La pauvre fille souffrait tout avec patience et n'osait s'en plaindre a son père, qui l'aurait grondée, parce que sa femme le gouvernait entièrement.
Lorsqu'elle avait fait son ouvrage, elle s'allait mettre au coin de la cheminée, et s'asseoir dans les cendres. La cadette, l'appelait Cendrillon.
Cependant Cendrillon, avec ses méchants habits, ne laissait pas d'être cent fois plus belle que ses soeurs, quoique vêtues très magnifiquement.
Il arriva que le fils du roi donna un bal et qu'il en pria toutes les personnes de qualité.
Nos deux demoiselles en furent aussi priées, car elles faisaient grande figure dans le pays.
Les voilà bien aises et bien occupées à choisir les habits et les coiffures qui leur siéraient le mieux.
Nouvelle peine pour Cendrillon, car c'était elle qui repassait le linge de ses soeurs et qui godronnai leurs manchettes. On ne parlait que de la manière dont on s'habillerait.
Moi, dit l'aînée, je mettrai mon habit de velours rouge et ma garniture d'Angleterre.

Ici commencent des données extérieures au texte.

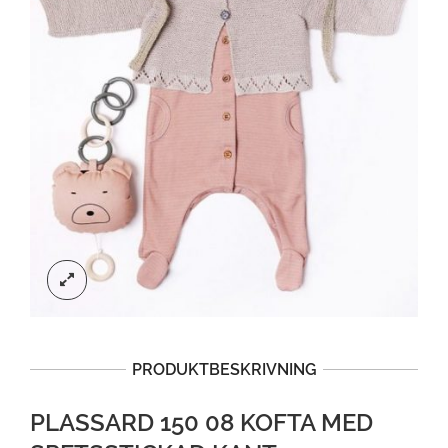
PRODUKTBESKRIVNING
PLASSARD 150 08 KOFTA MED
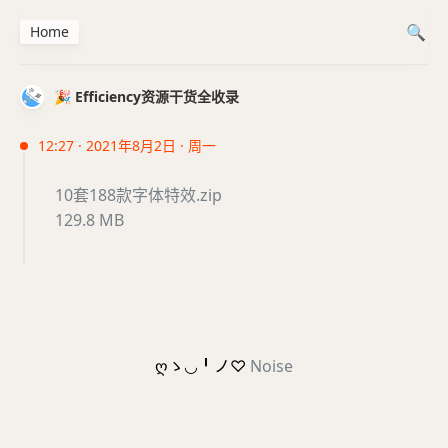
Home
🎉 Efficiency资源干货全收录
12:27 · 2021年8月2日 · 周一
10套188款字体特效.zip
129.8 MB
ღゝ◡╹ノ♡
Noise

Moi, dit la cadette, je n'aurai que ma jupe ordinaire ; mais, en récompense, je mettrai mon manteau à fleurs d'or et ma barrière de diamants, qui n'est pas des plus indifférentes.
On envoya quérir la bonne coiffeuse pour dresser les cornettes à deux rangs, et on fit acheter des mouches de la bonne faiseuse.
Elles appelèrent Cendrillon pour lui demander son avis, car elle avait le goût bon. Cendrillon les conseilla le mieux du monde, et s'offrit même à les coiffer ; ce qu'elles voulurent bien.
En les coiffant, elles lui disaient :
- Cendrillon, serais-tu bien aise d'aller au bal ?
- Hélas ! mesdemoiselles, vous vous moquez de moi : ce n'est pas là ce qu'il me faut.
- Tu as raison, on rirait bien, si on voyait Cendrillon aller au bal.
Une autre Cendrillon les aurait coiffées de travers ; mais elle était bonne, et elle les coiffa parfaitement bien.
Elles furent près de deux jours sans manger, tant elles étaient transportées de joie.
On rompit plus de douze lacets, à force de les serrer pour leur rendre leur taille plus menue, et elles étaient toujours devant le miroir.
Enfin l'heureux jour arriva ; on partit, et Cendrillon les suivit des yeux le plus longtemps qu'elle put.
Lorsqu'elle ne les vit plus, elle se mit à pleurer.